如何找到俩个单链表相交的交点

1. Method 1(Simply use two loops)
Use 2 nested for loops. The outer loop will be for each node of the 1st list and inner loop will be for 2nd list. In the inner loop, check if any of nodes of the 2nd list is same as the current node of the first linked list.
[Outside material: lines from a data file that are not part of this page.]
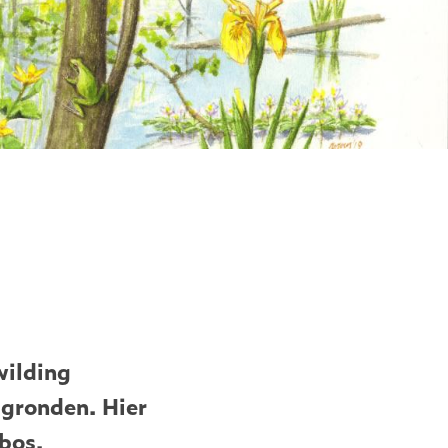
wilding
 gronden. Hier
bos.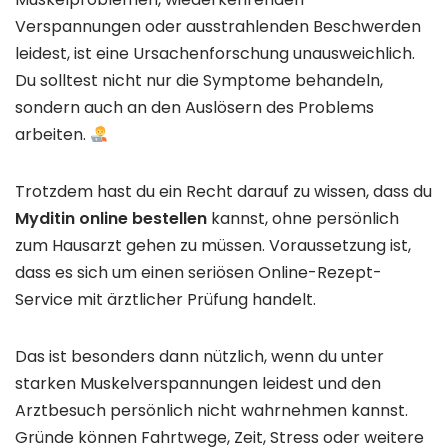
Verspannungen oder ausstrahlenden Beschwerden
leidest, ist eine Ursachenforschung unausweichlich.
Du solltest nicht nur die Symptome behandeln,
sondern auch an den Auslösern des Problems
arbeiten.
Trotzdem hast du ein Recht darauf zu wissen, dass du
Myditin online bestellen
kannst, ohne persönlich
zum Hausarzt gehen zu müssen. Voraussetzung ist,
dass es sich um einen seriösen Online-Rezept-
Service mit ärztlicher Prüfung handelt.
Das ist besonders dann nützlich, wenn du unter
starken Muskelverspannungen leidest und den
Arztbesuch persönlich nicht wahrnehmen kannst.
Gründe können Fahrtwege, Zeit, Stress oder weitere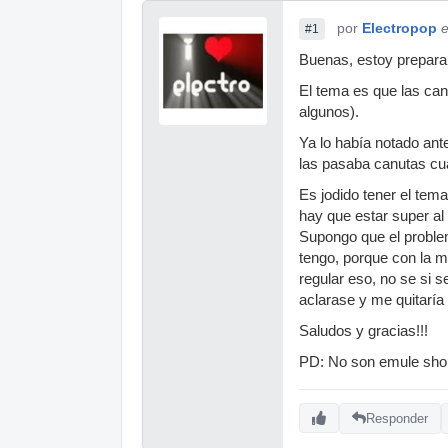
por
Electropop
e
#1
Buenas, estoy prepara
El tema es que las can
algunos).
Ya lo había notado ant
las pasaba canutas cu
Es jodido tener el tem
hay que estar super al
Supongo que el proble
tengo, porque con la m
regular eso, no se si s
aclarase y me quitaría
Saludos y gracias!!!
PD: No son emule shop, 
Responder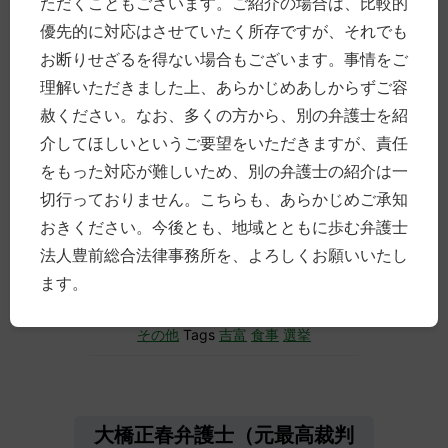
ただくこともございます。ご紹介の場合は、比較的
優先的に対応はさせていたく所存ですが、それでも
お断りせざるを得ない場合もございます。事情をご
理解いただきました上、あらかじめあしからずご容
赦ください。なお、多くの方から、別の弁護士を紹
介してほしいというご要望をいただきますが、責任
をもった対応が難しいため、別の弁護士の紹介は一
切行っておりません。こちらも、あらかじめご承知
おきください。今後とも、地域とともに歩む弁護士
法人豊前総合法律事務所を、よろしくお願いいたし
ます。
投稿日時
2017年10月22日
分類別
その他
Tags
吉富
食事
選挙
大橋正春弁護士（元最高裁判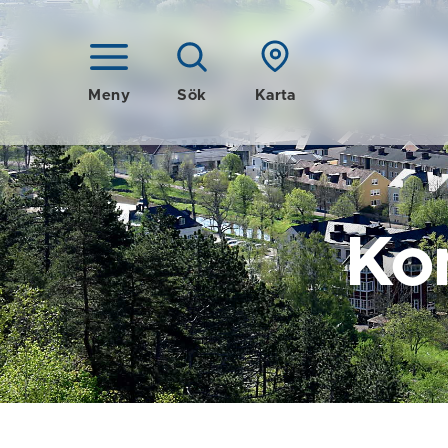
Meny
Sök
Karta
Ko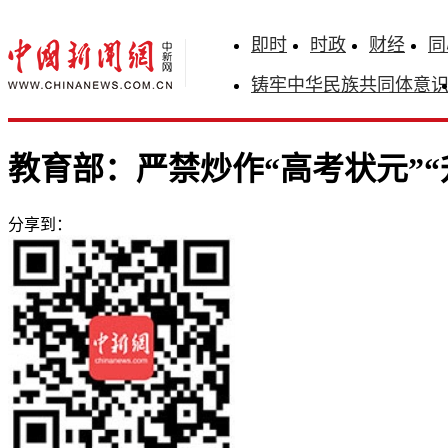
即时
时政
财经
同
铸牢中华民族共同体意
教育部：严禁炒作“高考状元”“
分享到：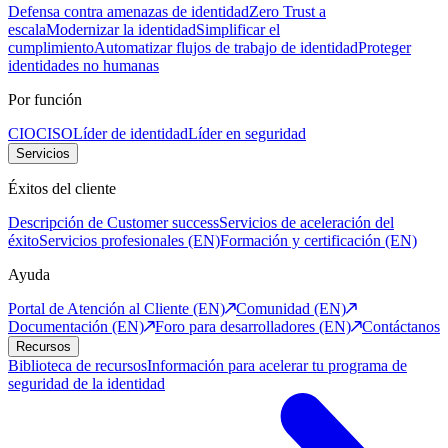
Defensa contra amenazas de identidad
Zero Trust a
escala
Modernizar la identidad
Simplificar el
cumplimiento
Automatizar flujos de trabajo de identidad
Proteger
identidades no humanas
Por función
CIO
CISO
Líder de identidad
Líder en seguridad
Servicios
Éxitos del cliente
Descripción de Customer success
Servicios de aceleración del
éxito
Servicios profesionales (EN)
Formación y certificación (EN)
Ayuda
Portal de Atención al Cliente (EN)
Comunidad (EN)
Documentación (EN)
Foro para desarrolladores (EN)
Contáctanos
Recursos
Biblioteca de recursos
Información para acelerar tu programa de
seguridad de la identidad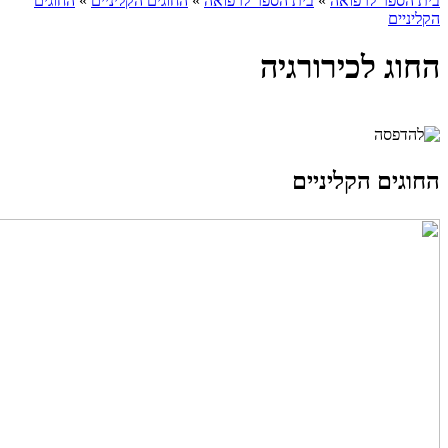
בית הספר לרפואה
»
בית הספר לרפואה
»
החוגים הקליניים
»
החוגים
הקליניים
החוג לכירורגיה
החוגים הקליניים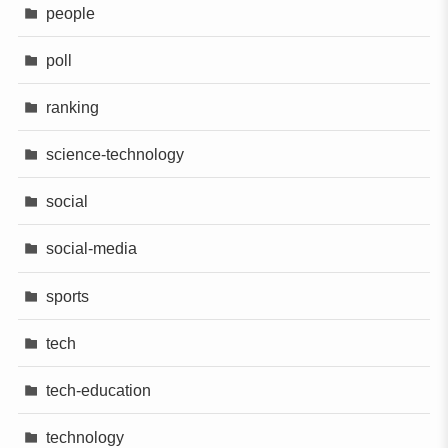
people
poll
ranking
science-technology
social
social-media
sports
tech
tech-education
technology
The time complexity of this method will be O(mn) where m and n are the numbers of nodes in two lists.
2. Method 2(Using difference of node counts)

• Get count of the nodes in the first list, let count be c1.
• Get count of the nodes in the second list, let count be c2.
• Get the difference of counts d = abs(c1 – c2)
• Now traverse the bigger list from the first node till d nodes so that
  from here onwards both the lists have equal no of nodes.
• Then we can traverse both the lists in parallel till we come across a
  common node. (Note that getting a common node is done by comparing
  the address of the nodes)

// Java program to get intersection point of two linked list 

class LinkedList { 

	static Node head1, head2; 

	static class Node { 

		int data; 
		Node next; 

		Node(int d) { 
			data = d; 
			next = null; 
		} 
	} 

	/*function to get the intersection point of two linked 
	lists head1 and head2 */
	int getNode() { 
		int c1 = getCount(head1); 
		int c2 = getCount(head2); 
		int d; 

		if (c1 > c2) { 
			d = c1 - c2; 
			return _getIntesectionNode(d, head1, head2); 
		} else { 
			d = c2 - c1; 
			return _getIntesectionNode(d, head2, head1); 
		} 
	} 

	/* function to get the intersection point of two linked 
	lists head1 and head2 where head1 has d more nodes than 
	head2 */
	int _getIntesectionNode(int d, Node node1, Node node2) { 
		int i; 
		Node current1 = node1; 
		Node current2 = node2; 
		for (i = 0; i < d; i++) { 
			if (current1 == null) { 
				return -1; 
			} 
			current1 = current1.next; 
		} 
		while (current1 != null && current2 != null) { 
			if (current1.data == current2.data) { 
				return current1.data; 
			} 
			current1 = current1.next; 
			current2 = current2.next; 
		} 

		return -1; 
	} 

	/*Takes head pointer of the linked list and 
	returns the count of nodes in the list */
	int getCount(Node node) { 
		Node current = node; 
		int count = 0; 

		while (current != null) { 
			count++; 
			current = current.next; 
		} 

		return count; 
	} 

	public static void main(String[] args) { 
		LinkedList list = new LinkedList(); 

		// creating first linked list 
		list.head1 = new Node(3); 
		list.head1.next = new Node(6); 
		list.head1.next.next = new Node(15); 
		list.head1.next.next.next = new Node(15); 
		list.head1.next.next.next.next = new Node(30); 

		// creating second linked list 
		list.head2 = new Node(10); 
		list.head2.next = new Node(15); 
		list.head2.next.next = new Node(30); 

		System.out.println("The node of intersection is " + list.getNode()); 

	} 
} 

// This code has been contributed by Mayank Jaiswal 

Output：The node of intersection is 15
Time Complexity: O(m+n)
Auxiliary Space: O(1)

3. Method 3 (Use Hashing)
Basically, we need to find a common node of two linked lists. So we hash all nodes of the first list and then check the second list.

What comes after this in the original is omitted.